Gmail is at it again! In the January edition of our State of Email webinar series, my colleague Laura Christensen predicted new Gmail functionality that would let users change their email addresses without losing historical data. 

She was spot on! An official announcement followed soon after.  

Google CEO Sundar Pichai led the publicity blitz on X with a message saying, “2004 was a good year, but your Gmail address doesn’t need to be stuck in it!” 

What’s changing

According to Google, one of their most-searched questions is “Can you change your Gmail address?” With this new functionality, users can now change their address once every 12 months, with a lifetime limit of three new addresses (four total).  

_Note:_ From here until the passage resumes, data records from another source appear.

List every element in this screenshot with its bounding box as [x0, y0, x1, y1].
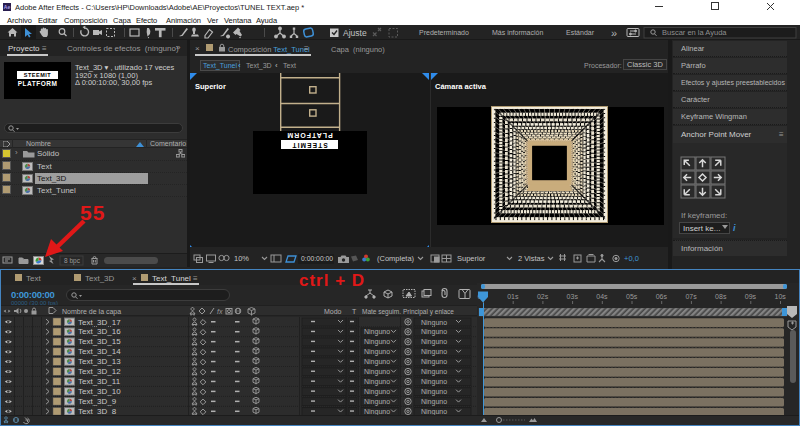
svg-text:Ninguno: Ninguno — [421, 398, 447, 406]
svg-text:8 bpc: 8 bpc — [64, 257, 81, 265]
svg-text:Predeterminado: Predeterminado — [419, 29, 469, 36]
svg-text:Text_3D_16: Text_3D_16 — [78, 327, 121, 336]
svg-text:Text_3D_12: Text_3D_12 — [78, 367, 121, 376]
svg-text:Buscar en la Ayuda: Buscar en la Ayuda — [662, 28, 727, 37]
svg-text:Superior: Superior — [457, 254, 486, 263]
svg-text:2 Vistas: 2 Vistas — [518, 254, 545, 263]
svg-text:Ninguno: Ninguno — [421, 388, 447, 396]
svg-text:Más información: Más información — [492, 29, 543, 36]
svg-text:03s: 03s — [567, 293, 579, 300]
svg-text:02s: 02s — [537, 293, 549, 300]
svg-text:06s: 06s — [656, 293, 668, 300]
svg-text:Ninguno: Ninguno — [364, 368, 390, 376]
svg-text:(Completa): (Completa) — [377, 254, 415, 263]
svg-text:Ninguno: Ninguno — [364, 348, 390, 356]
svg-text:Text_3D_9: Text_3D_9 — [78, 397, 117, 406]
svg-text:Ninguno: Ninguno — [421, 358, 447, 366]
svg-text:Ajuste: Ajuste — [343, 28, 367, 38]
svg-text:Ninguno: Ninguno — [421, 319, 447, 327]
svg-text:Mate seguim.: Mate seguim. — [362, 308, 401, 316]
svg-text:Ninguno: Ninguno — [421, 378, 447, 386]
svg-text:»: » — [611, 27, 617, 39]
svg-text:07s: 07s — [685, 293, 697, 300]
svg-text:Text_3D_15: Text_3D_15 — [78, 337, 121, 346]
svg-text:Ninguno: Ninguno — [364, 358, 390, 366]
svg-text:Text_3D_10: Text_3D_10 — [78, 387, 121, 396]
svg-text:10%: 10% — [234, 254, 249, 263]
svg-text:08s: 08s — [715, 293, 727, 300]
svg-text:Text_3D_17: Text_3D_17 — [78, 318, 121, 327]
svg-text:Ninguno: Ninguno — [421, 348, 447, 356]
svg-text:Ninguno: Ninguno — [421, 338, 447, 346]
svg-text:Text_3D_14: Text_3D_14 — [78, 347, 121, 356]
svg-text:09s: 09s — [745, 293, 757, 300]
svg-text:Ninguno: Ninguno — [421, 368, 447, 376]
svg-text:Ninguno: Ninguno — [364, 388, 390, 396]
svg-text:Ninguno: Ninguno — [364, 378, 390, 386]
svg-text:+0,0: +0,0 — [624, 254, 639, 263]
svg-text:Ninguno: Ninguno — [421, 328, 447, 336]
svg-text:Text_3D_11: Text_3D_11 — [78, 377, 121, 386]
svg-text:0:00:00:00: 0:00:00:00 — [301, 255, 333, 262]
svg-text:fx: fx — [217, 308, 223, 315]
svg-text:Nombre de la capa: Nombre de la capa — [62, 308, 121, 316]
svg-text:Text_3D_13: Text_3D_13 — [78, 357, 121, 366]
svg-text:Ninguno: Ninguno — [364, 338, 390, 346]
svg-text:Modo: Modo — [324, 308, 342, 315]
svg-text:10s: 10s — [775, 293, 787, 300]
svg-text:01s: 01s — [507, 293, 519, 300]
svg-text:05s: 05s — [626, 293, 638, 300]
svg-text:Principal y enlace: Principal y enlace — [403, 308, 454, 316]
svg-text:04s: 04s — [596, 293, 608, 300]
svg-text:T: T — [352, 308, 357, 315]
svg-text:Ninguno: Ninguno — [364, 398, 390, 406]
svg-text:Ninguno: Ninguno — [364, 328, 390, 336]
svg-text:Estándar: Estándar — [566, 29, 595, 36]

The old address is retained as an “alternate,” meaning users can still receive and send mail from it. The feature is rolling out gradually across the US—Google hasn’t yet made a formal announcement about international availability. 

What’s the impact?

Statista estimates Gmail has 1.8 billion active users worldwide. Validity’s latest Deliverability Benchmark report shows that Gmail’s global B2C market share is 42.9 percent (53.7 percent in the US), while Google Apps represents 35.9 percent of the B2B market.  

This means a large part of most email lists will feature subscribers who change their address… at least twice. In turn, this will lead to fragmentation of behavioral data, with serious consequences for essential functions like suppression, journey management, and personalization. 

Another big challenge for marketers will be increased levels of “silent disengagement.. When subscribers change their Gmail addresses, their messages will continue delivering successfully to the old alias but will never be seen. No bounces, no unsubscribes, no complaints, and no engagement! 

Google itself isn’t helping, advising Gmail subscribers to create an email filter that actively blocks mail to the old addresses. Over time, this growing cohort of non-engaging subscribers will hurt sender reputation, degrading inbox placement even for genuinely engaged subscribers.

What’s the process?

Google’s help documentation provides a step-by-step explanation for how users change their existing email address: 

  1. Go to myaccount.google.com/google-account-email and sign in if prompted.
  2. Click Personal info, then Email, then Google Account email. 
  3. Click Change Google Account email.  
  4. Enter a new username (one not already in use, or previously used/deleted) 
  5. Click Change email, confirm with Yes, and follow the remaining on-screen steps. 

Google recommends a data backup before making this change as a precaution. It also advises users to be cautious of phishing emails using this new feature as a potential “hook,” making the change directly in their account settings rather than clicking any email links. 

How is this different from Apple’s “hide my email”? 

Apple has offered proxy email addresses since 2021, allowing consumers to mask their identities by providing an alternate email address. While both features provide users with more control, they work in different ways.  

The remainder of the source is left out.